Dua kakak memeluk lalu menangis di bahuku saat kami bertemu di depan kamar kosnya. Keharuan berlanjut di dalam kosan kecil berukuran 3,5 meter x 4,5 meter yang terletak di ujung gang belakang Universitas Bengkulu itu.
Kamar kos mereka memang kecil, tambah sumpek dengan kedatanganku ke sana karena ruangannya memang dibangun untuk satu orang saja. Di tahun berikutnya, adikku bergabung di kamar itu karena kuliah juga di Universitas Bengkulu.
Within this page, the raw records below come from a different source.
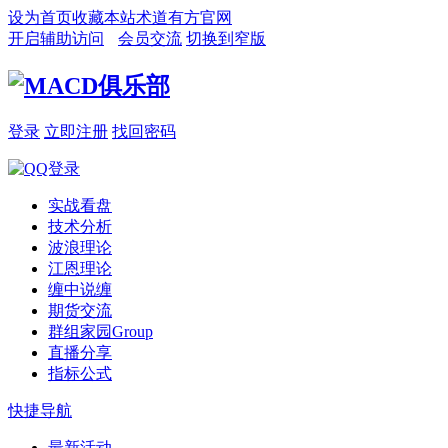
设为首页
收藏本站
术道有方官网
开启辅助访问
会员交流
切换到窄版
登录
立即注册
找回密码
实战看盘
技术分析
波浪理论
江恩理论
缠中说缠
期货交流
群组家园
Group
直播分享
指标公式
快捷导航
最新活动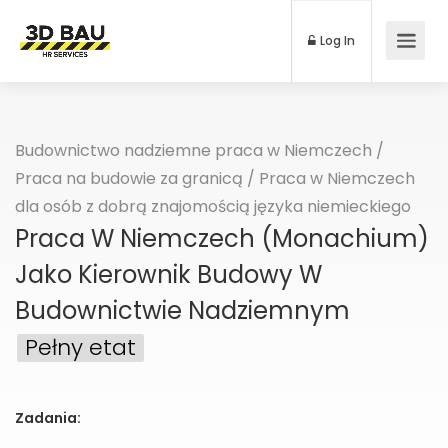
Log In
Budownictwo nadziemne praca w Niemczech
/
Praca na budowie za granicą
/
Praca w Niemczech
dla osób z dobrą znajomością języka niemieckiego
Praca W Niemczech (Monachium)
Jako Kierownik Budowy W
Budownictwie Nadziemnym
Pełny etat
Zadania: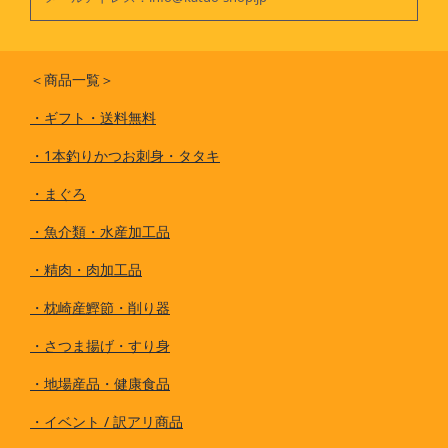
＜商品一覧＞
・
ギフト・送料無料
・
1本釣りかつお刺身・タタキ
・
まぐろ
・
魚介類・水産加工品
・
精肉・肉加工品
・
枕崎産鰹節・削り器
・
さつま揚げ・すり身
・
地場産品・健康食品
・
イベント / 訳アリ商品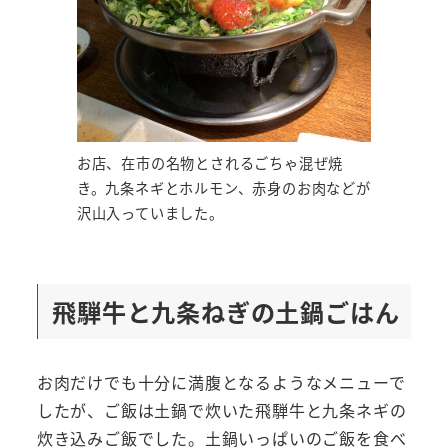
お店、在市の名物とされるごちゃ混ぜ焼
き。九条ネギとホルモン、赤身のお肉などが
沢山入っていました。
飛騨牛と九条ねぎの土鍋ごはん
お肉だけでも十分に満腹となるようなメニューで
したが、ご飯は土鍋で炊いた飛騨牛と九条ネギの
炊き込みご飯でした。土鍋いっぱいのご飯を食べ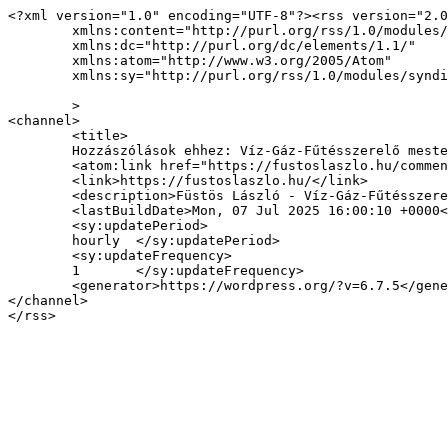
<?xml version="1.0" encoding="UTF-8"?><rss version="2.0
	xmlns:content="http://purl.org/rss/1.0/modules/content/"

	xmlns:dc="http://purl.org/dc/elements/1.1/"

	xmlns:atom="http://www.w3.org/2005/Atom"

	xmlns:sy="http://purl.org/rss/1.0/modules/syndication/"

	>

<channel>

	<title>

	Hozzászólások ehhez: Víz-Gáz-Fűtésszerelő mester / Műszaki biztonsági felülvizsgáló	</title>

	<atom:link href="https://fustoslaszlo.hu/comments/feed/" rel="self" type="application/rss+xml" />

	<link>https://fustoslaszlo.hu/</link>

	<description>Füstös László - Víz-Gáz-Fűtésszerelő mester / Műszaki biztonsági felülvizsgáló</description>

	<lastBuildDate>Mon, 07 Jul 2025 16:00:10 +0000</lastBuildDate>

	<sy:updatePeriod>

	hourly	</sy:updatePeriod>

	<sy:updateFrequency>

	1	</sy:updateFrequency>

	<generator>https://wordpress.org/?v=6.7.5</generator>

</channel>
Kami berempat perempuan. Jarak usia kami berdekatan sementara ekonomi keluarga terbatas. Setiap satu tahun ada yang masuk kuliah. Untuk membayar kosan kecil itu saja sudah sangat berat, belum lagi untuk membayar uang kuliah. Tapi kami berusaha hidup sekreatif mungkin. Kami sulap ruang kosan sempit itu menjadi nyaman.
Ketika mentari menyapa kami sudah beraktivitas. Membereskan kamar, menyusun ruangan, mencuci, memasak, dan menyetrika secara gotong royong. Siang hari kamar kos itu dihuni udara saja karena kami kuliah sambil bekerja untuk membantu orang tua. Kami pergi jam tujuh pagi pulang jam tujuh malam. Ada yang bekerja menjaga anak, penerjemah, les privat, dan jualan kain monja.
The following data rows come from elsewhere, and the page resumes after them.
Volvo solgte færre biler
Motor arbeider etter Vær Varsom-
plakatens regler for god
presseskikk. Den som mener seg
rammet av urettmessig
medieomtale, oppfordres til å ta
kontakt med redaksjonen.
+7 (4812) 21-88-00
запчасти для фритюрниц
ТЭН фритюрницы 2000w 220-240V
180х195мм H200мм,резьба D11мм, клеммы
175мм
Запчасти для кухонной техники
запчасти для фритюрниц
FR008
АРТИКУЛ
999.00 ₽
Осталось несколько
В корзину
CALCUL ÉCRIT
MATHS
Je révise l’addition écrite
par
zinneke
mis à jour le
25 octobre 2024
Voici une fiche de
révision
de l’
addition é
Saat malam, kosan serba guna itu seperti tampa, kami bagaikan ikan rebus yang berjejer rapi hanya untuk mengistirahatkan tubuh yang kelelahan. Sekadar mengisi baterai lagi agar esok siap dihantam kerasnya dunia.
Di sudut kosan itu kami membangun sebuah pohon harapan. Kami menulis impian, atau cita-cita, di kertas kecil lalu digantung di ranting pohon setiap hari. Pohon harapan itu kami jadikan pendorong dan kekuatan untuk hidup kami. Seperti ada kekuatan sihir di pohon itu. Setiap harapan, impian, dan cita cita yang kami gantung terwujud. Aku pernah menulis ingin menjadi guru Matematika. Akhirnya mimpi itu jadi nyata.